= Goal of the exercise =
Search the records for the word "Rothschild" and pick out every line that has it.
··· Task inputs
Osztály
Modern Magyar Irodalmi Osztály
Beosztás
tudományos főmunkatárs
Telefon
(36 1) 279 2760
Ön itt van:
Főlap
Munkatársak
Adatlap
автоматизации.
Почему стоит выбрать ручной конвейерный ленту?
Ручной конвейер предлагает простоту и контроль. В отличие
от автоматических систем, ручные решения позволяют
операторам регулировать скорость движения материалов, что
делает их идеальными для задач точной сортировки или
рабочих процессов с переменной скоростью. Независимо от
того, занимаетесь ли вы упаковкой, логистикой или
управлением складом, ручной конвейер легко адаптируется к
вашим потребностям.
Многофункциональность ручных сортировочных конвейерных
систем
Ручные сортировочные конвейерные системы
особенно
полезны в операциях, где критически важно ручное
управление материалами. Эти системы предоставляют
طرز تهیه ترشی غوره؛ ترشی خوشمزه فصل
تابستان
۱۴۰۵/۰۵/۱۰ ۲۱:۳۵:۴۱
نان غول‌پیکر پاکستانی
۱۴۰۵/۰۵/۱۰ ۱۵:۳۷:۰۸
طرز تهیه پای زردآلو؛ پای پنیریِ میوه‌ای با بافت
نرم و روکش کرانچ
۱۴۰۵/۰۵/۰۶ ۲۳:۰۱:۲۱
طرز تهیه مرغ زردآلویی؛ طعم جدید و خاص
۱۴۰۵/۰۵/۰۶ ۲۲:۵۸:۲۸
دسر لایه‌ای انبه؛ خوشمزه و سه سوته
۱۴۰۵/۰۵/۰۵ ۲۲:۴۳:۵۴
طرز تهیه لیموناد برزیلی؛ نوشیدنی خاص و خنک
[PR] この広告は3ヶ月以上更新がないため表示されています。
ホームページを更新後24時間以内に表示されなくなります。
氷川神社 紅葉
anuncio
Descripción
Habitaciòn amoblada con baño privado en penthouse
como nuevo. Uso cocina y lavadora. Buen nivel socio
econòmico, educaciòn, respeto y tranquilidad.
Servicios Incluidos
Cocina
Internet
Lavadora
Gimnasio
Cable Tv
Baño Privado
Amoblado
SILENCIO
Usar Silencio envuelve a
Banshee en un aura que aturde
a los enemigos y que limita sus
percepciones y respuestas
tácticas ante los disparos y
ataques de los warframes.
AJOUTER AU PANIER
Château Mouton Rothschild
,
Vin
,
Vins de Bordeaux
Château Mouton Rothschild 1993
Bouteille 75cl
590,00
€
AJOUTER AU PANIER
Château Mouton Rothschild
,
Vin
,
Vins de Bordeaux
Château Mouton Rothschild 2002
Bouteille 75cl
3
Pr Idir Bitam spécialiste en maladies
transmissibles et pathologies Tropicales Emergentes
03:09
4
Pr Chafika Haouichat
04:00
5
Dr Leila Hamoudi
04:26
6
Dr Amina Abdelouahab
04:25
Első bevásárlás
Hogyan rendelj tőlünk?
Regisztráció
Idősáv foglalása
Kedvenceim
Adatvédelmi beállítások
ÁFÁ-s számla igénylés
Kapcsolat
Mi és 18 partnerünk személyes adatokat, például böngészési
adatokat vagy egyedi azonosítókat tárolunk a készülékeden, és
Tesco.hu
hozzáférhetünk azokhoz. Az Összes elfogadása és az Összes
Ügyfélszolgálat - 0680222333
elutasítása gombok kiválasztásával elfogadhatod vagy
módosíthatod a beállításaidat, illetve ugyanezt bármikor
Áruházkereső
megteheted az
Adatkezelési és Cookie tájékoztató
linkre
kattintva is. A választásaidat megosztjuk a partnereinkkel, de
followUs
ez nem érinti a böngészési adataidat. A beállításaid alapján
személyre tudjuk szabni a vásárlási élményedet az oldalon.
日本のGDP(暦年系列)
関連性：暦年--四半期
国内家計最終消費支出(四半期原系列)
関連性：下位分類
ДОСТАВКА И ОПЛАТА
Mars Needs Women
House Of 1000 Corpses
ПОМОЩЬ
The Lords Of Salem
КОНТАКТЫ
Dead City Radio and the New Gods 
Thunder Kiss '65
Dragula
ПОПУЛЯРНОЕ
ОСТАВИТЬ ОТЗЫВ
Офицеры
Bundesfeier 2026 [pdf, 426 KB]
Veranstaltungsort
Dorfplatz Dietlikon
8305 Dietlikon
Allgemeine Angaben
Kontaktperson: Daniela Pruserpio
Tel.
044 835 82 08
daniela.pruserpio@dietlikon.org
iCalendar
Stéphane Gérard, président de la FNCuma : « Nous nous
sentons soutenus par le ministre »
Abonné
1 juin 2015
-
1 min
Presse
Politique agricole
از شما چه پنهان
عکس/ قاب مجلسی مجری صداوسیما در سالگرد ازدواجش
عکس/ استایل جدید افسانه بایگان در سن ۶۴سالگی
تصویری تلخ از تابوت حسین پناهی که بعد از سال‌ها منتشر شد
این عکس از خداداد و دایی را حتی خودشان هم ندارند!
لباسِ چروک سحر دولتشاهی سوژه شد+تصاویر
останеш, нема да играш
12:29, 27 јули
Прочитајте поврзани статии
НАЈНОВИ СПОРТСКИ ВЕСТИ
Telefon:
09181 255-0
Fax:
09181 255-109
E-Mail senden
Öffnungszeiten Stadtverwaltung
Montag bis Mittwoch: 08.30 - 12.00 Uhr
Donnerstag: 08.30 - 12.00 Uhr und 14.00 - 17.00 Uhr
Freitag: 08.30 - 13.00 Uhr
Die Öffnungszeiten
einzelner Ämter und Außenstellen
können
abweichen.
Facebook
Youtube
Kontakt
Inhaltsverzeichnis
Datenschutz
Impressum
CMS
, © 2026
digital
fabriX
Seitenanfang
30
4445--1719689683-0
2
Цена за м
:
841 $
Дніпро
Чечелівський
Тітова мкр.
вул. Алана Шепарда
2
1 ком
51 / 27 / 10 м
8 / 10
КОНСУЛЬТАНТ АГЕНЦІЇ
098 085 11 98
······
= Exercise solution =
Château Mouton Rothschild
Château Mouton Rothschild 1993
Château Mouton Rothschild
Château Mouton Rothschild 2002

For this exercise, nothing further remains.